# Westminster Presbyterian Church in the United States



## DouglasGregory418 (Feb 3, 2010)

I've heard some controversial stuff about the formation of the Westminster Presbyterian Church in the United States.

it seems to have a lot of similarities to the RP (my denomination), but I can't understand why it wouldn't join in with us.

I've heard some reports of the formation of the denomination that would suggest to me some cult- like aspects.

If this is the case can someone elaborate, if it is not, will someone please elaborate.


----------



## N. Eshelman (Feb 3, 2010)

One of the pastors was in the RPCNA, but left with some controversy. 

I believe that there is only one congregation still in tact (with a session of TE and RE). I could be wrong, but I think that the Wisconsin congregation is all that is left. 

As for calling it 'cult-like' I believe that is WAY TOO far. Maybe schismatic, yes; but not cult-like. 
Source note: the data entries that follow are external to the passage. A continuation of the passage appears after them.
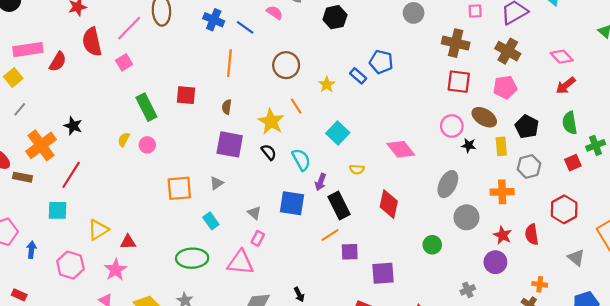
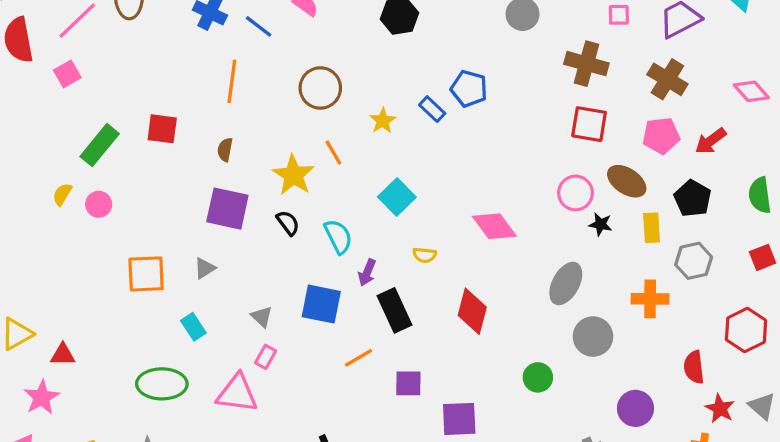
red arrow: (566, 85) -> (711, 141), moved
green rectangle: (146, 107) -> (100, 145), turned 64
orange line: (330, 235) -> (359, 358), moved
red star: (503, 235) -> (720, 409), moved

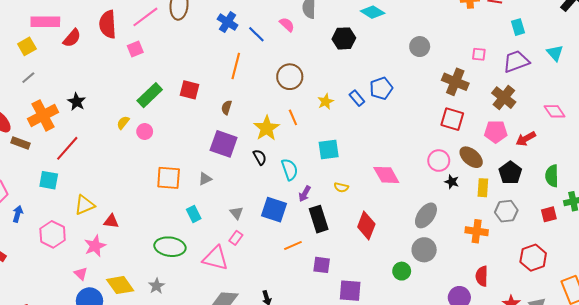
blue pentagon: (469, 89) -> (381, 88), turned 30
cyan square: (397, 197) -> (329, 150), turned 30
gray circle: (593, 337) -> (424, 250), moved
red semicircle: (694, 367) -> (482, 276), moved

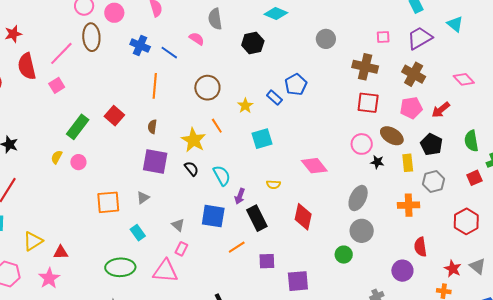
red square: (189, 90) -> (114, 116), turned 36
cyan square: (329, 150) -> (262, 139), moved

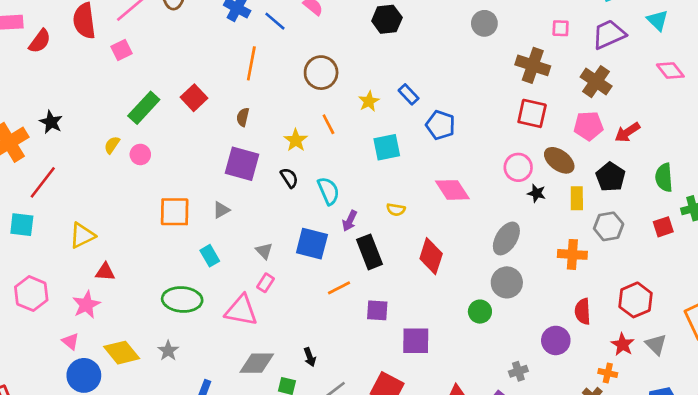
pink diamond: (464, 79) -> (670, 71), moved
blue pentagon: (296, 84) -> (440, 125), moved, turned -30
yellow star: (194, 140) -> (296, 140), size x0.7
red hexagon: (466, 221) -> (636, 300), moved
yellow triangle: (33, 241) -> (82, 235), moved

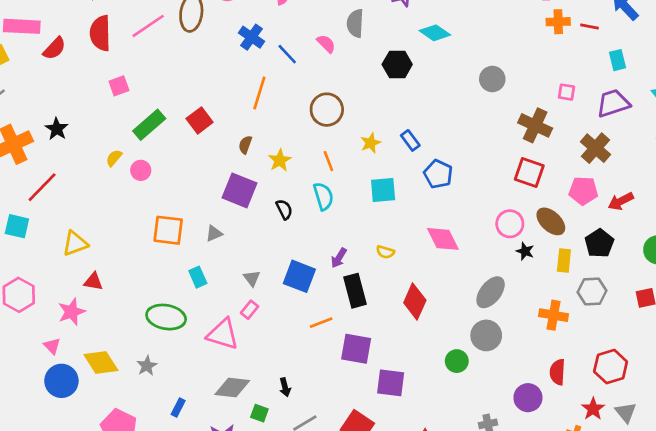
pink square: (121, 50) -> (119, 86), moved
yellow star: (296, 140) -> (280, 160), moved
cyan semicircle: (328, 191) -> (323, 196), moved
purple square: (377, 310) -> (356, 349), size x1.4

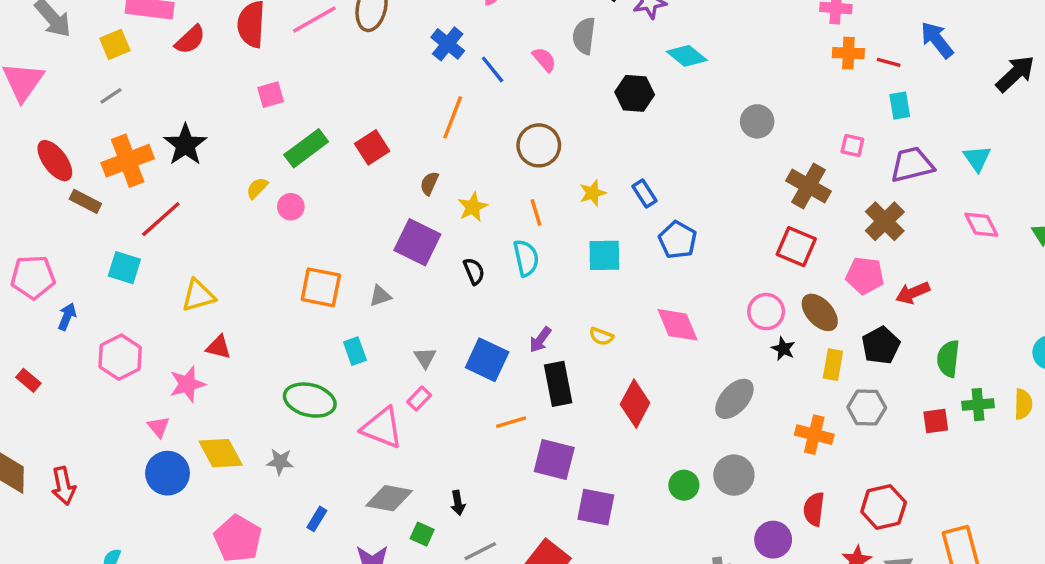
cyan rectangle: (617, 60) -> (900, 106), moved
black star: (57, 129) -> (185, 145), size x1.4
gray circle: (486, 335) -> (734, 475), moved
gray star: (147, 366) -> (280, 462), turned 30

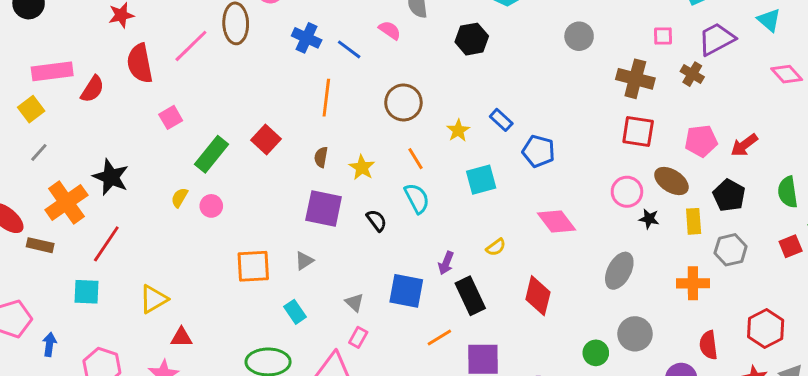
brown cross: (885, 221) -> (692, 74), moved, size x0.7
yellow semicircle: (601, 336) -> (496, 247), turned -42

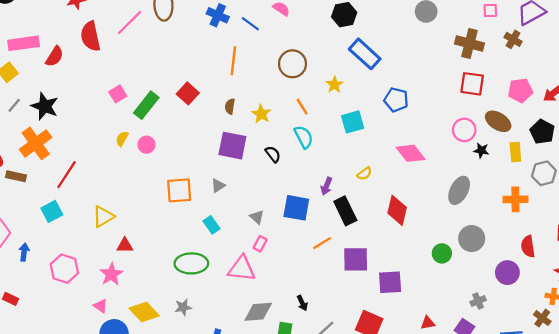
pink square: (171, 117) -> (118, 94), moved
blue rectangle: (501, 120) -> (365, 54), moved, size x1.8
black star: (111, 177) -> (45, 106), moved
cyan square: (86, 292) -> (52, 211), turned -30

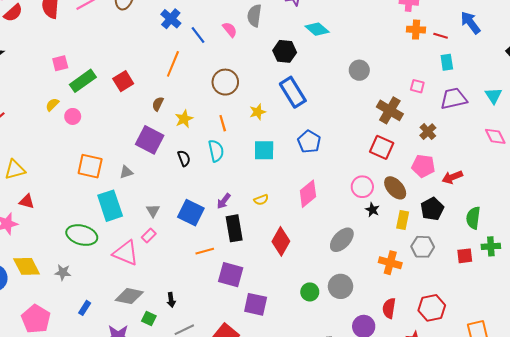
brown cross: (513, 39) -> (428, 132), moved
pink diamond: (411, 153) -> (308, 194), turned 72
cyan rectangle: (211, 225) -> (110, 206), size x1.8

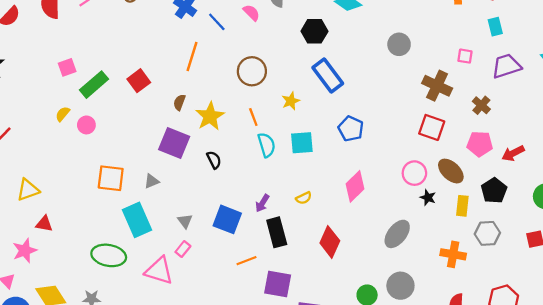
yellow star: (184, 119) -> (210, 116), size x1.4
cyan semicircle: (216, 151) -> (267, 145), moved

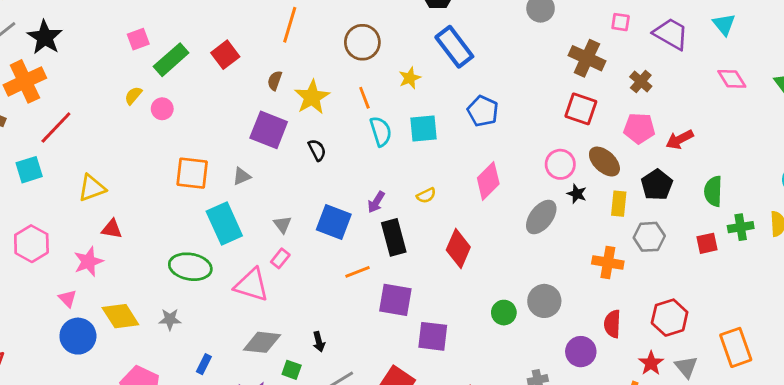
purple trapezoid: (506, 66) -> (671, 34), turned 48
gray ellipse: (397, 234) -> (541, 217), moved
One of their former pastors, who is now RPCNA, is on this board. I would PM him (Adam King) with any questions.


----------



## DouglasGregory418 (Feb 3, 2010)

Yeah, that pastor, from the RP is Brian Schwertley, who is the one in Wisconsin that has his old congregation (a Covenant Reformed Presbyterian congregation) worked up over him.

I don't know if they're cult- like, though, that's why I'm asking. I have dealt with schismatics like this before though and they are very often quite controlling and somewhat legalistic (which I would say is bordering on cultic)

their website has very little information, I can't even tell if every congregation has a pastor, and I am very concerned that they felt it was necessary to be a new denomination even when the RP exists still.
I understand differences in opinion (psalmody versus hymnody) being big enough to keep denominations apart, but I think they're just splitting hairs.

just one uneducated guys opinion on the matter


----------



## yeutter (Feb 3, 2010)

DouglasGregory418 said:


> Yeah, that pastor, from the RP is Brian Schwertley, who is the one in Wisconsin that has his old congregation (a Covenant Reformed Presbyterian congregation) worked up over him.
> 
> I don't know if they're cult- like, though, that's why I'm asking. I have dealt with schismatics like this before though and they are very often quite controlling and somewhat legalistic (which I would say is bordering on cultic)


I did not vote in this poll.
I don't know much about why Brian broke from the RPCNA, but I can tell you he is a talented man who loves the Lord and hates sin.

Reactions: Amen 1


----------



## NaphtaliPress (Feb 3, 2010)

One can search these forums for pros and cons on Brian's writings or PM Rev. King wrt the WPCUS.


----------